TEMPO.CO, Jakarta - Pusat Pelaporan dan Analisis Transaksi Keuangan (PPATK) menjadikan upaya penanganan kejahatan eksploitasi seksual anak sebagai salah satu prioritas utama. Hal ini tercermin dari kerja sama erat antara PPATK dengan Komisi Perlindungan Anak Indonesia (KPAI) dalam bentuk penandatanganan Nota Kesepahaman serta Perjanjian Kerja Sama untuk memerangi kejahatan seksual anak.
Dalam Konferensi Asean bertajuk Pencegahan dan Penanganan Penyalahgunaan Penyedia Jasa Keuangan dalam Eksploitasi Seksual Anak pada 7 sampai 8 Agustus 2024, PPATK mengungkap data yang terhimpun soal kasus ini. "Pada 2024 mencatat sekitar 303 kasus anak korban eksploitasi ekonomi dan seksual, 128 anak Korban perdagangan, dan 481 anak Korban pornografi di Indonesia," kata Koordinator Kelompok Hubungan Masyarakat PPATK M. Natsir Kongah dalam keterangan tertulisnya, Rabu, 7 Agustus 2024.
Dugaan prostitusi anak berjumlah sekitar 24.000 anak yang berada di rentang usia 10 sampai 18 tahun dengan frekuensi transaksi mencapai 130 ribu kali. Nilai perputaran uangnya pun mencapai Rp 127,3 miliar.

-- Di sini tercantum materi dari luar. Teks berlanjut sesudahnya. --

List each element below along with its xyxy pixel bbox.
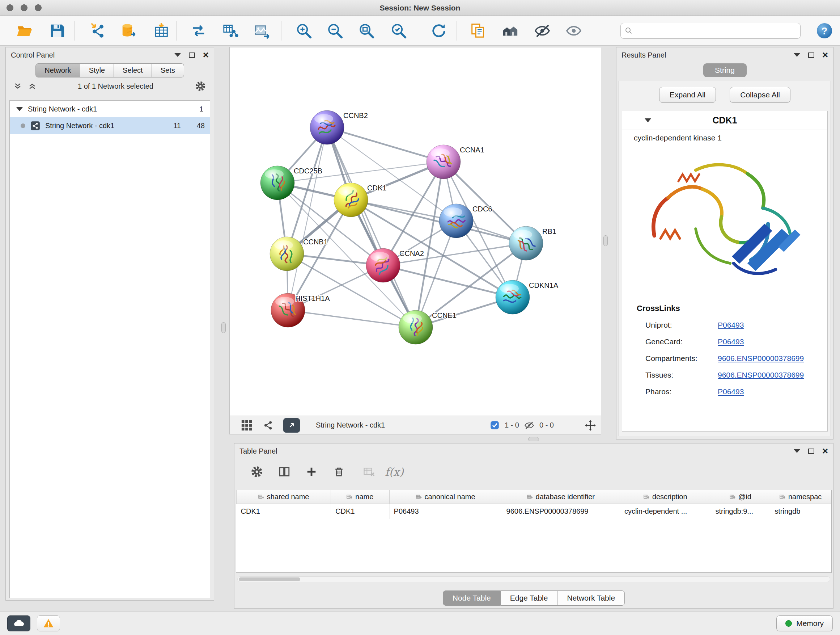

M. Natsir mengungkapkan upaya PPATK dalam memerangi kejahatan eksploitasi seksual anak tidak hanya dituangkan dalam lingkup domestik. Melainkan juga regional yang meliputi wilayah Asia Tenggara, Australia, Selandia Baru, hingga Pasifik.
Dalam pertemuan tahunan Financial Intelligence Consultative Group (FICG) yang diselenggarakan di Melbourne, Australia, pada Mei 2024, delegasi PPATK mengajukan proposal penyusunan indikator red flag transaksi keuangan mencurigakan yang terkait dengan kejahatan eksploitasi seksual anak. Gagasan ini disetujui dan menjadi bagian dari project strategis FICG pada periode tahun 2024-2025.
FICG merupakan kelompok kerja yang menghimpun lembaga intelijen keuangan di wilayah Asia Tenggara, Australia, dan Selandia Baru, dan berperan krusial dalam upaya anti-pencucian uang, pencegahan pendanaan terorisme, pencegahan pendanaan proliferasi senjata pemusnah massal, dan kejahatan keuangan terkait lainnya.
Dalam konteks regional, PPATK bersama seluruh pemangku kepentingan yang relevan telah melaksanakan Focus-Group Discussion guna memformulasikan draf Concept Note dan Kuesioner yang akan bermuara pada output berupa dokumen indikator red flag transaksi keuangan mencurigakan. Hal ini berkaitan dengan kejahatan eksploitasi seksual anak.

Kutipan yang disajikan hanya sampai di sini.